◆ WHAT TO WORK ON ◆
Go through the data and copy each line where the word "дослідження" shows up.

◆ DATA SUPPLIED ◆
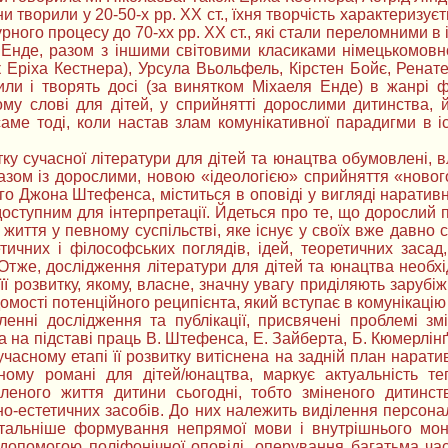
ни творили у 20-50-х рр. ХХ ст., їхня творчість характериз
ного процесу до 70-хх рр. ХХ ст., які стали переломними в і
ь Енде, разом з іншими світовими класиками німецькомовно
к Еріха Кестнера), Урсула Вьольфель, Кірстен Бойє, Ренат
рили і творять досі (за винятком Міхаеля Енде) в жанрі ф
му слові для дітей, у сприйнятті дорослими дитинства, й
саме тоді, коли настав злам комунікативної парадигми в 
тку сучасної літератури для дітей та юнацтва обумовлені, 
азом із дорослими, новою «ідеологією» сприйняття «новог
го Джона Штефенса, міститься в оповіді у вигляді нарaтивн
 доступним для інтерпретації. Йдеться про те, що дорослий
 життя у певному суспільстві, яке існує у своїх вже давн
ичних і філософських поглядів, ідей, теоретичних засад,
. Отже, дослідження літератури для дітей та юнацтва необ
її розвитку, якому, власне, значну увагу приділяють зарубі
омості потенційного реципієнта, який вступає в комунікацію 
енні дослідження та публікації, присвячені проблемі з
а на підставі праць В. Штефенса, Е. Зайберта, Б. Кюмерлін
учасному етапі її розвитку витіснена на задній план нарат
ному романі для дітей/юнацтва, маркує актуальність те
леного життя дитини сьогодні, тобто зміненого дитинст
о-естетичних засобів. До них належить виділення персоналі
етальніше формування непрямої мови і внутрішнього мон
 допомогою поліфонічної оповіді, оперування багатьма час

◆ SOLUTION TO THE PROBLEM ◆
. Отже, дослідження літератури для дітей та юнацтва необ
енні дослідження та публікації, присвячені проблемі з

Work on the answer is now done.